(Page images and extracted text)

((

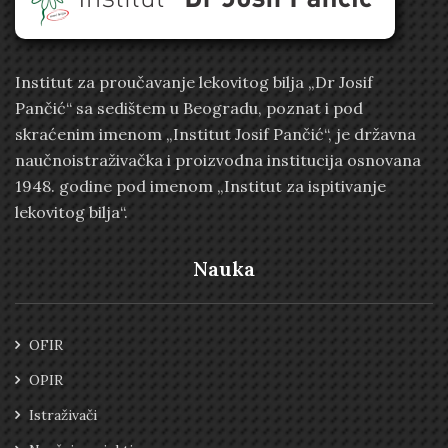
Institut za proučavanje lekovitog bilja „Dr Josif
Pančić“ sa sedištem u Beogradu, poznat i pod
skraćenim imenom „Institut Josif Pančić“, je državna
naučnoistraživačka i proizvodna institucija osnovana
1948. godine pod imenom „Institut za ispitivanje
lekovitog bilja“.
Nauka
OFIR
OPIR
Istraživači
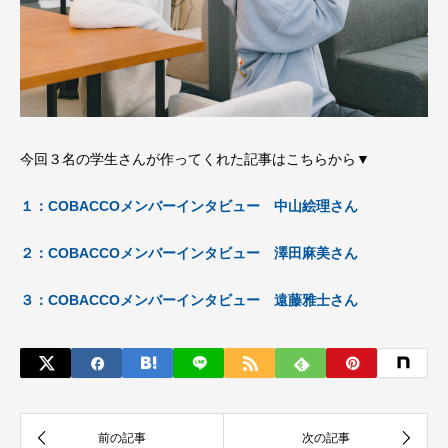
今回３名の学生さんが作ってくれた記事はこちらから▼
１：COBACCOメンバーインタビュー 中山絵理さん
２：COBACCOメンバーインタビュー 澤田麻美さん
３：COBACCOメンバーインタビュー 遠藤雅士さん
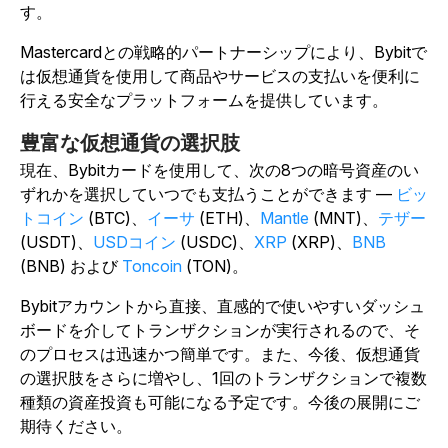
す。
Mastercardとの戦略的パートナーシップにより、Bybitで
は仮想通貨を使用して商品やサービスの支払いを便利に
行える安全なプラットフォームを提供しています。
豊富な仮想通貨の選択肢
現在、Bybitカードを使用して、次の8つの暗号資産のい
ずれかを選択していつでも支払うことができます —
ビッ
トコイン
(BTC)、
イーサ
(ETH)、
Mantle
(MNT)、
テザー
(USDT)、
USDコイン
(USDC)、
XRP
(XRP)、
BNB
(BNB) および
Toncoin
(TON)。
Bybitアカウントから直接、直感的で使いやすいダッシュ
ボードを介してトランザクションが実行されるので、そ
のプロセスは迅速かつ簡単です。また、今後、仮想通貨
の選択肢をさらに増やし、1回のトランザクションで複数
種類の資産投資も可能になる予定です。今後の展開にご
期待ください。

))

[Exercise details] What lines in the entries above include the string "lekovitog"? Return each one.

[Result of this exercise]
Institut za proučavanje lekovitog bilja „Dr Josif
lekovitog bilja“.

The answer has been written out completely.